(Extracted page text data)
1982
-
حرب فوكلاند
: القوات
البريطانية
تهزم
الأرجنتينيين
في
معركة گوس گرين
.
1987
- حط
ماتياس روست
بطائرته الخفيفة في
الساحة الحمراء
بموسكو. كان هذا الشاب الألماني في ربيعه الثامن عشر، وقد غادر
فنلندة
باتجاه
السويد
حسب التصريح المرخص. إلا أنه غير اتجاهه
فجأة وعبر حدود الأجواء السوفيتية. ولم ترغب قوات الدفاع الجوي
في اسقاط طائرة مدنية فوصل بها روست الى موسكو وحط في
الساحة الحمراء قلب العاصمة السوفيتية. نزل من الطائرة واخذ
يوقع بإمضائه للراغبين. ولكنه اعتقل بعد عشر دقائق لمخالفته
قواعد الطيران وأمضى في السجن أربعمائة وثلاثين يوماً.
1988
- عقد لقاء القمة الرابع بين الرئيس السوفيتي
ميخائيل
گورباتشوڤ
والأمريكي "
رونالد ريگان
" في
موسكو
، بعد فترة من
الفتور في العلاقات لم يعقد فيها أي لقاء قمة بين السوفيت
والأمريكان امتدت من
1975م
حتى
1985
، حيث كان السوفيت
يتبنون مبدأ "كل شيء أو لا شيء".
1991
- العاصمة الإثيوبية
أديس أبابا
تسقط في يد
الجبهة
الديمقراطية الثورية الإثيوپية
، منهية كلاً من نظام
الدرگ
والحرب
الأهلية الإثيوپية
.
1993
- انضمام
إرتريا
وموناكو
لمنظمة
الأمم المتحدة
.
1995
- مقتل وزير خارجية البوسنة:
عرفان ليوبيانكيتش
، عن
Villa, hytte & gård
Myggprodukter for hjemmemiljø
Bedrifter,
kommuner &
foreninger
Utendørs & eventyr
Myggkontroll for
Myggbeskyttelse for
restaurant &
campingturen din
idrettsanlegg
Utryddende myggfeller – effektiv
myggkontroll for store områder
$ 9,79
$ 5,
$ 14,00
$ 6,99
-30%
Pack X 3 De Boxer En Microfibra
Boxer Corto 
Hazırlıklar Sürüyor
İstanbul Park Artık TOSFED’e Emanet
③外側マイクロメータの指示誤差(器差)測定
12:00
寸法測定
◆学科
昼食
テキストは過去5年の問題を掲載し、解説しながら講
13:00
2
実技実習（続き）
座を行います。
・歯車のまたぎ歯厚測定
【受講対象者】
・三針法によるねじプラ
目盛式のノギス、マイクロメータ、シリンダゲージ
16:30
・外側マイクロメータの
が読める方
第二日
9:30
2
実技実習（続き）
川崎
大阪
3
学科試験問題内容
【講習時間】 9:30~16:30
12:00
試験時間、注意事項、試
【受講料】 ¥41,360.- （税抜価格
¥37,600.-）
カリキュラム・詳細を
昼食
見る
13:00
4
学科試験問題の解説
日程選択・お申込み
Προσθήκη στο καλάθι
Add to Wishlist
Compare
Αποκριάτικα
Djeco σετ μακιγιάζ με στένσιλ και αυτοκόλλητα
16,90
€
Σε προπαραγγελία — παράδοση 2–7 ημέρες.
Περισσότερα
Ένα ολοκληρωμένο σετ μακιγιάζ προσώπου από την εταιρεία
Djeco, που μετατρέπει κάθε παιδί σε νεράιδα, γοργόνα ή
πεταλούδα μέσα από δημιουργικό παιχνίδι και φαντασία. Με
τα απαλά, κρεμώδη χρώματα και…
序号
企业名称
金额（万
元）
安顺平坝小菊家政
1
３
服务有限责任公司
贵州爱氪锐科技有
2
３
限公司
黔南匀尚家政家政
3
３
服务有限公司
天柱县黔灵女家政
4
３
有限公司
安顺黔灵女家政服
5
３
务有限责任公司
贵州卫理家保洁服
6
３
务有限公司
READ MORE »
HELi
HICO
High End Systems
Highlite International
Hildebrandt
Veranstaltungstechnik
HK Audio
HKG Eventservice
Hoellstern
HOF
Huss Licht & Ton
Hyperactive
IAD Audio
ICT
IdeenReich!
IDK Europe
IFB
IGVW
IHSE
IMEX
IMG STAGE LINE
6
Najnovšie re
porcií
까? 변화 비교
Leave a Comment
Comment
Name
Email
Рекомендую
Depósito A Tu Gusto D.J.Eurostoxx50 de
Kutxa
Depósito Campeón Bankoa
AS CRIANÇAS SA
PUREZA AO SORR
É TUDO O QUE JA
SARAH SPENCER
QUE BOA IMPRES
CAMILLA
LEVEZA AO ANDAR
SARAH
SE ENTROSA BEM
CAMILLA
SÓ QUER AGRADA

**YOUR TASK**
Repeat the data in full, matching each line exactly.

**REPLY**
1982
-
حرب فوكلاند
: القوات
البريطانية
تهزم
الأرجنتينيين
في
معركة گوس گرين
.
1987
- حط
ماتياس روست
بطائرته الخفيفة في
الساحة الحمراء
بموسكو. كان هذا الشاب الألماني في ربيعه الثامن عشر، وقد غادر
فنلندة
باتجاه
السويد
حسب التصريح المرخص. إلا أنه غير اتجاهه
فجأة وعبر حدود الأجواء السوفيتية. ولم ترغب قوات الدفاع الجوي
في اسقاط طائرة مدنية فوصل بها روست الى موسكو وحط في
الساحة الحمراء قلب العاصمة السوفيتية. نزل من الطائرة واخذ
يوقع بإمضائه للراغبين. ولكنه اعتقل بعد عشر دقائق لمخالفته
قواعد الطيران وأمضى في السجن أربعمائة وثلاثين يوماً.
1988
- عقد لقاء القمة الرابع بين الرئيس السوفيتي
ميخائيل
گورباتشوڤ
والأمريكي "
رونالد ريگان
" في
موسكو
، بعد فترة من
الفتور في العلاقات لم يعقد فيها أي لقاء قمة بين السوفيت
والأمريكان امتدت من
1975م
حتى
1985
، حيث كان السوفيت
يتبنون مبدأ "كل شيء أو لا شيء".
1991
- العاصمة الإثيوبية
أديس أبابا
تسقط في يد
الجبهة
الديمقراطية الثورية الإثيوپية
، منهية كلاً من نظام
الدرگ
والحرب
الأهلية الإثيوپية
.
1993
- انضمام
إرتريا
وموناكو
لمنظمة
الأمم المتحدة
.
1995
- مقتل وزير خارجية البوسنة:
عرفان ليوبيانكيتش
، عن
Villa, hytte & gård
Myggprodukter for hjemmemiljø
Bedrifter,
kommuner &
foreninger
Utendørs & eventyr
Myggkontroll for
Myggbeskyttelse for
restaurant &
campingturen din
idrettsanlegg
Utryddende myggfeller – effektiv
myggkontroll for store områder
$ 9,79
$ 5,
$ 14,00
$ 6,99
-30%
Pack X 3 De Boxer En Microfibra
Boxer Corto 
Hazırlıklar Sürüyor
İstanbul Park Artık TOSFED’e Emanet
③外側マイクロメータの指示誤差(器差)測定
12:00
寸法測定
◆学科
昼食
テキストは過去5年の問題を掲載し、解説しながら講
13:00
2
実技実習（続き）
座を行います。
・歯車のまたぎ歯厚測定
【受講対象者】
・三針法によるねじプラ
目盛式のノギス、マイクロメータ、シリンダゲージ
16:30
・外側マイクロメータの
が読める方
第二日
9:30
2
実技実習（続き）
川崎
大阪
3
学科試験問題内容
【講習時間】 9:30~16:30
12:00
試験時間、注意事項、試
【受講料】 ¥41,360.- （税抜価格
¥37,600.-）
カリキュラム・詳細を
昼食
見る
13:00
4
学科試験問題の解説
日程選択・お申込み
Προσθήκη στο καλάθι
Add to Wishlist
Compare
Αποκριάτικα
Djeco σετ μακιγιάζ με στένσιλ και αυτοκόλλητα
16,90
€
Σε προπαραγγελία — παράδοση 2–7 ημέρες.
Περισσότερα
Ένα ολοκληρωμένο σετ μακιγιάζ προσώπου από την εταιρεία
Djeco, που μετατρέπει κάθε παιδί σε νεράιδα, γοργόνα ή
πεταλούδα μέσα από δημιουργικό παιχνίδι και φαντασία. Με
τα απαλά, κρεμώδη χρώματα και…
序号
企业名称
金额（万
元）
安顺平坝小菊家政
1
３
服务有限责任公司
贵州爱氪锐科技有
2
３
限公司
黔南匀尚家政家政
3
３
服务有限公司
天柱县黔灵女家政
4
３
有限公司
安顺黔灵女家政服
5
３
务有限责任公司
贵州卫理家保洁服
6
３
务有限公司
READ MORE »
HELi
HICO
High End Systems
Highlite International
Hildebrandt
Veranstaltungstechnik
HK Audio
HKG Eventservice
Hoellstern
HOF
Huss Licht & Ton
Hyperactive
IAD Audio
ICT
IdeenReich!
IDK Europe
IFB
IGVW
IHSE
IMEX
IMG STAGE LINE
6
Najnovšie re
porcií
까? 변화 비교
Leave a Comment
Comment
Name
Email
Рекомендую
Depósito A Tu Gusto D.J.Eurostoxx50 de
Kutxa
Depósito Campeón Bankoa
AS CRIANÇAS SA
PUREZA AO SORR
É TUDO O QUE JA
SARAH SPENCER
QUE BOA IMPRES
CAMILLA
LEVEZA AO ANDAR
SARAH
SE ENTROSA BEM
CAMILLA
SÓ QUER AGRADA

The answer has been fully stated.